To conclude, the efficiency of an ionic organic solid as a heterogeneous catalyst promotes the addition of N-heterocycles (such as 1H-1,2,4-triazole) to chalcones in the absence of any solvent or any additive. The protocol has been applied to the preparation of 1-(3,4-dimethoxyphenyl)-3-(4-methoxyphenyl)-3-(1H-1,2,4-triazol-1-yl)propan-1-one, being a compound with potential bioactivity since it is related t herbicide, fungicide, and bactericide products.

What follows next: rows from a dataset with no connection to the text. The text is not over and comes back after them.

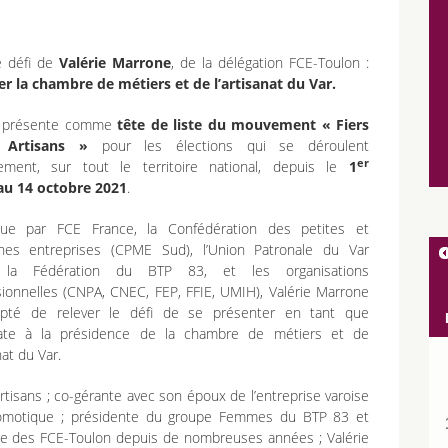
le défi de
Valérie Marrone
, de la délégation FCE-Toulon :
er la chambre de métiers et de l’artisanat du Var.
e présente comme
tête de liste du mouvement « Fiers
e Artisans »
pour les élections qui se déroulent
er
lement, sur tout le territoire national, depuis le
1
au 14 octobre 2021
.
ue par FCE France, la Confédération des petites et
es entreprises (CPME Sud), l’Union Patronale du Var
, la Fédération du BTP 83, et les organisations
sionnelles (CNPA, CNEC, FEP, FFIE, UMIH), Valérie Marrone
pté de relever le défi de se présenter en tant que
ate à la présidence de la chambre de métiers et de
nat du Var.
’artisans ; co-gérante avec son époux de l’entreprise varoise
motique ; présidente du groupe Femmes du BTP 83 et
 des FCE-Toulon depuis de nombreuses années ; Valérie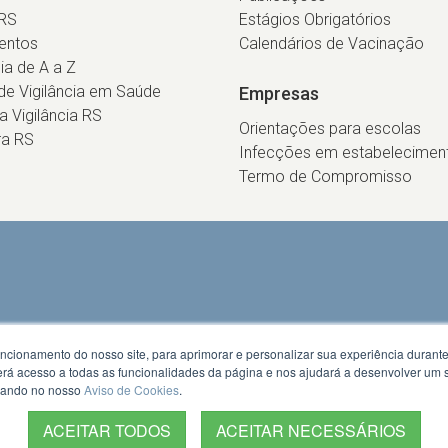
RS
Estágios Obrigatórios
entos
Calendários de Vacinação
cia de A a Z
e Vigilância em Saúde
Empresas
ca Vigilância RS
Orientações para escolas
ra RS
Infecções em estabelecimen
Termo de Compromisso
uncionamento do nosso site, para aprimorar e personalizar sua experiência duran
 terá acesso a todas as funcionalidades da página e nos ajudará a desenvolver um
izando no nosso
Aviso de Cookies
.
ACEITAR TODOS
ACEITAR NECESSÁRIOS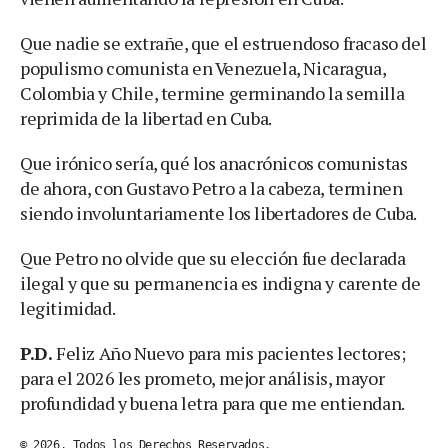
Que nadie se extrañe, que el estruendoso fracaso del
populismo comunista en Venezuela, Nicaragua,
Colombia y Chile, termine germinando la semilla
reprimida de la libertad en Cuba.
Que irónico sería, qué los anacrónicos comunistas
de ahora, con Gustavo Petro a la cabeza, terminen
siendo involuntariamente los libertadores de Cuba.
Que Petro no olvide que su elección fue declarada
ilegal y que su permanencia es indigna y carente de
legitimidad.
P.D.
Feliz Año Nuevo para mis pacientes lectores;
para el 2026 les prometo, mejor análisis, mayor
profundidad y buena letra para que me entiendan.
© 2026. Todos los Derechos Reservados.
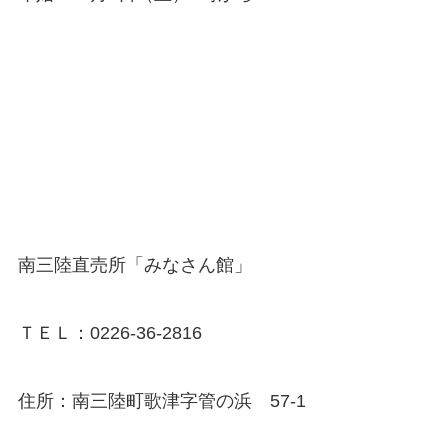
南三陸直売所「みなさん館」
ＴＥＬ：0226-36-2816
住所：南三陸町歌津字管の浜 57-1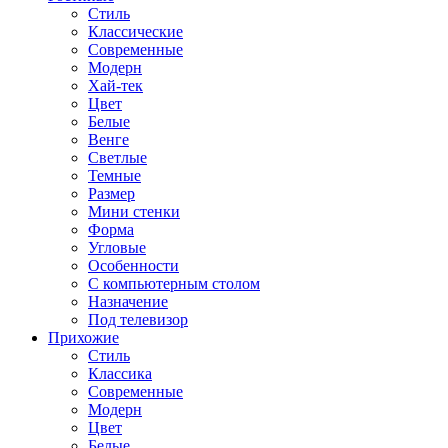
Стиль
Классические
Современные
Модерн
Хай-тек
Цвет
Белые
Венге
Светлые
Темные
Размер
Мини стенки
Форма
Угловые
Особенности
С компьютерным столом
Назначение
Под телевизор
Прихожие
Стиль
Классика
Современные
Модерн
Цвет
Белые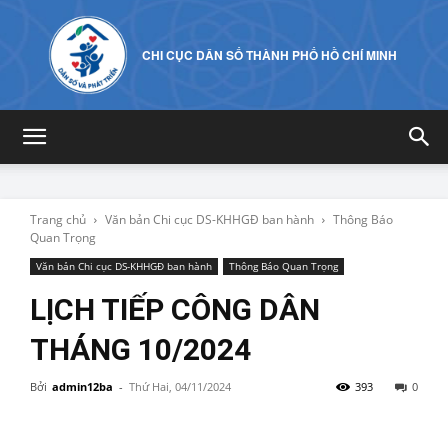
CHI CỤC DÂN SỐ THÀNH PHỐ HỒ CHÍ MINH
Trang chủ
Văn bản Chi cục DS-KHHGĐ ban hành
Thông Báo
Quan Trọng
Văn bản Chi cục DS-KHHGĐ ban hành
Thông Báo Quan Trọng
LỊCH TIẾP CÔNG DÂN
THÁNG 10/2024
Bởi
admin12ba
-
Thứ Hai, 04/11/2024
393
0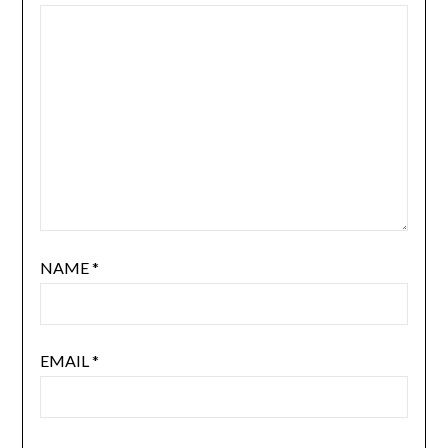
NAME
*
EMAIL
*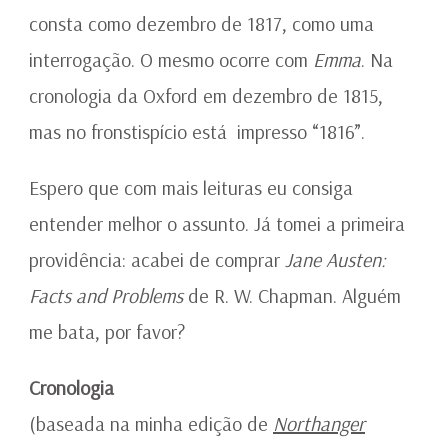
consta como dezembro de 1817, como uma
interrogação. O mesmo ocorre com
Emma
. Na
cronologia da Oxford em dezembro de 1815,
mas no fronstispício está impresso “1816”.
Espero que com mais leituras eu consiga
entender melhor o assunto. Já tomei a primeira
providência: acabei de comprar
Jane Austen:
Facts and Problems
de R. W. Chapman. Alguém
me bata, por favor?
Cronologia
(baseada na minha edição de
Northanger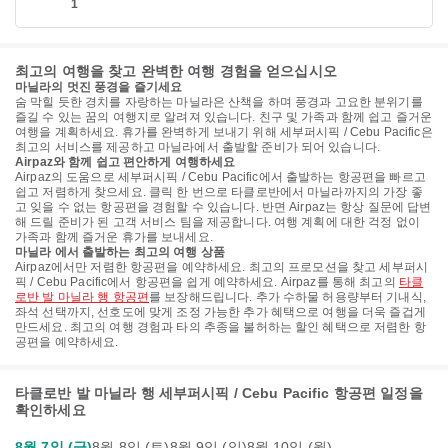
1
최고의 여행을 찾고 완벽한 여행 경험을 얻으십시오
마닐라의 멋진 풍경을 즐기세요
숨 막힐 듯한 경치를 자랑하는 마닐라은 산책을 하며 풍경과 고요한 분위기를
즐길 수 있는 꿈의 여행지로 알려져 있습니다. 친구 및 가족과 함께 쉽고 즐거운
여행을 계획하세요. 휴가를 완벽하게 보내기 위해 세부퍼시픽 / Cebu Pacific은
최고의 서비스를 제공하고 마닐라에서 출발할 준비가 되어 있습니다.
Airpaz와 함께 쉽고 편안하게 여행하세요
Airpaz의 도움으로 세부퍼시픽 / Cebu Pacific에서 출발하는 항공편을 빠르고
쉽고 저렴하게 찾으세요. 클릭 한 번으로 타클로반에서 마닐라까지의 가장 좋
고 잊을 수 없는 항공편을 경험할 수 있습니다. 반면 Airpaz는 항상 질문에 답변
해 드릴 준비가 된 고객 서비스 팀을 제공합니다. 여행 계획에 대한 걱정 없이
가족과 함께 즐거운 휴가를 보내세요.
마닐라 에서 출발하는 최고의 여행 상품
Airpaz에서만 저렴한 항공편을 예약하세요. 최고의 프로모션을 찾고 세부퍼시
픽 / Cebu Pacific에서 항공편을 쉽게 예약하세요. Airpaz를 통해 최고의
타클
로반 발 마닐라 행 항공편
를 보장해드립니다. 추가 수하물 허용량부터 기내식,
좌석 선택까지, 선호도에 맞게 조정 가능한 추가 혜택으로 여행을 더욱 즐겁게
만드세요. 최고의 여행 경험과 타의 추종을 불허하는 할인 혜택으로 저렴한 항
공편을 예약하세요.
타클로반 발 마닐라 행 세부퍼시픽 / Cebu Pacific 항공편 일정을
확인하세요
8월 7일 (금)
8월 8일 (토)
8월 9일 (일)
8월 10일 (월)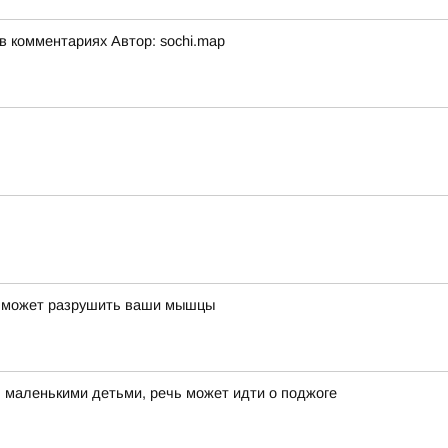
 комментариях Автор: sochi.map
я может разрушить ваши мышцы
я маленькими детьми, речь может идти о поджоге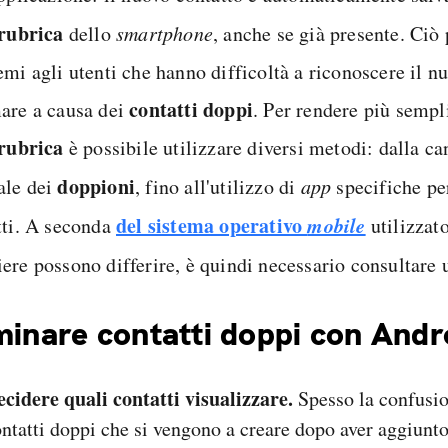
rubrica
dello
smartphone
, anche se già presente. Ciò
emi agli utenti che hanno difficoltà a riconoscere il 
contatti doppi
are a causa dei
. Per rendere più sempl
rubrica
è possibile utilizzare diversi metodi: dalla c
doppioni
le dei
, fino all'utilizzo di
app
specifiche per
del sistema operativo
mobile
tti. A seconda
utilizzato
ere possono differire, è quindi necessario consultare
minare contatti doppi con Andr
ecidere quali contatti visualizzare.
Spesso la confusio
ntatti doppi che si vengono a creare dopo aver aggiunt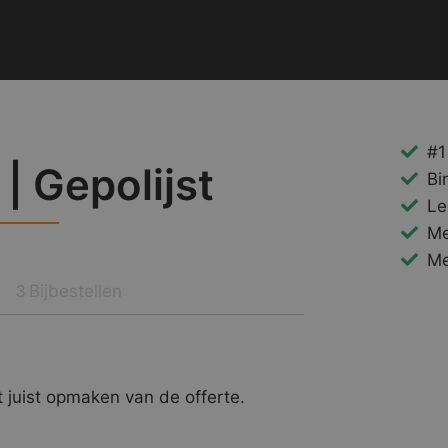
#1
 | Gepolijst
Bi
Le
Me
Me
Bijbestellen
3
 juist opmaken van de offerte.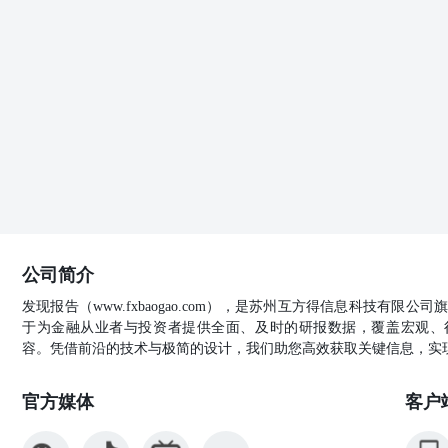
公司简介
发现报告（www.fxbaogao.com），是苏州互方得信息科技有限
于为金融从业者与投资者提供全面、及时的研报数据，覆盖宏观、
容。凭借前沿的技术与极简的设计，我们助您高效获取关键信息，实
官方媒体
客户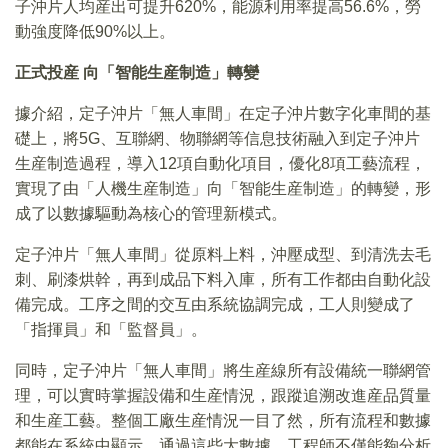
子沖片人均産出可提升620%，能源利用率提高56.6%，勞
動強度降低90%以上。
正式投産 向「智能生産制造」轉變
據介紹，定子沖片「無人車間」在定子沖片數字化車間的基
礎上，將5G、互聯網、物聯網等信息技術融入到定子沖片
生産制造過程，導入12項自動化項目，優化8項工藝流程，
實現了由「人機生産制造」向「智能生産制造」的轉變，形
成了以數據驅動為核心的管理新模式。
定子沖片「無人車間」從原料上料，沖壓成型、到清洗去毛
刺、刷漆烘幹，再到成品下料入庫，所有工作都由自動化設
備完成。工序之間的交互由系統協調完成，工人則變成了
「指揮員」和「監督員」。
同時，定子沖片「無人車間」將生産線所有設備統一聯網管
理，可以實時掌握設備和生産情況，跟蹤追溯改進産品質量
和生産工藝。整個工廠生産情況一目了然，所有流程和數據
都能在系統中顯示，通過這些大數據，工程師不僅能夠分析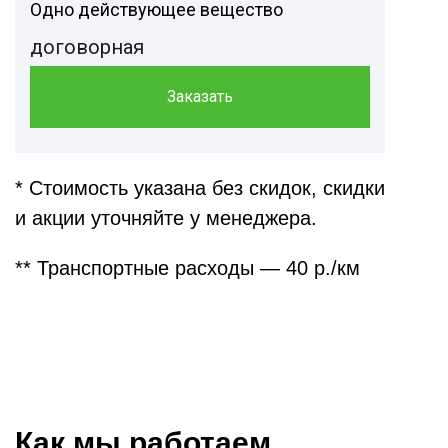
Одно действующее вещество
договорная
Заказать
* Стоимость указана без скидок, скидки
и акции уточняйте у менеджера.
** Транспортные расходы — 40 р./км
Как мы работаем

The synthesis proposed contains the preparation of a chalcone by a methodology with good to excellent green metrics, and the subsequent conjugated addition of 1,2,4-triazole presents fair values of green metrics, despite the moderate yield.